Insider threat impacts can include theft or loss of mission-critical data, downtime of organizational productivity, damage to equipment and other assets, cost to detect and remediate systems and core business processes, and legal and regulatory impact, including litigation defense cost and lost confidence and trust among key stakeholders.
Meanwhile, the overall financial costs of insider threats keep skyrocketing.
The Ponemon Institute announced this year that the global average cost of an insider threat is $11.45 million. Also, the frequency of insider incidents has tripled since 2016 from one to 3.2 per organization, and the 204 large organizations (with a staff over 1,000) surveyed experienced a total of 4,716 insider incidents over the past year.
So what can be done? Here are five steps to help:
1. Do your homework — again. Examine the latest insider threat reports on current cyberthreat trends. Relearn the latest categories of insider threats like malicious insiders, employee and contractor negligence, and imposter risk (credential theft). Study your current policies, procedures and controls in place to mitigate these risks on issues ranging from background checks to access controls. Are they truly working? For example, check to see if security logs and alerts are processed or ignored.
2. Know where your data is. A good understanding of your data “crown jewels” is essential. Is sensitive data stored on mobile devices or desktop PCs? Or is it truly contained within protected mission-critical databases?
3. Refresh data access control lists. Who has access to this sensitive data? Again, recheck separation of duties and privileged account lists to ensure that they are updated for entering and exiting employees. Ensure that staff who have changed roles have unneeded access removed.
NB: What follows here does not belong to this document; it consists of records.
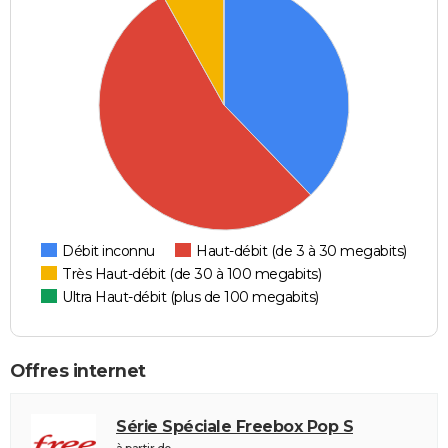
Débit inconnu
Haut-débit (de 3 à 30 megabits)
Très Haut-débit (de 30 à 100 megabits)
Ultra Haut-débit (plus de 100 megabits)
Offres internet
Série Spéciale Freebox Pop S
4. Consider the new generation of monitoring tools. Are your data loss prevention tools working? Is data leaking into the cloud via social media or personal email accounts? Have you considered a cloud access security broker? Keep in mind that privileged access management is the second-most underused tool and activity used to reduce insider threats.
5. Enable the “good guys” by training staff. Everyone wants to find the bad apples in your organization. But paradoxically, one way to do that is to spend more time training and communicating with the good apples. Provide security awareness training and show staff what to watch out for. Think about people, process and technology risks. Security and technology teams cannot be everywhere, but if most staff are well-trained and know what to do, they will find and report bad apples (and phish).
In 2004, when I was Michigan’s CISO, we ran our first penetration tests from both inside and outside our state computer network. While the outside tests found serious Web vulnerabilities, the tests run inside, with the same account privileges as a student intern, succeeded in getting (unauthorized) access to the crown jewels. Ignoring insider threats is a mistake.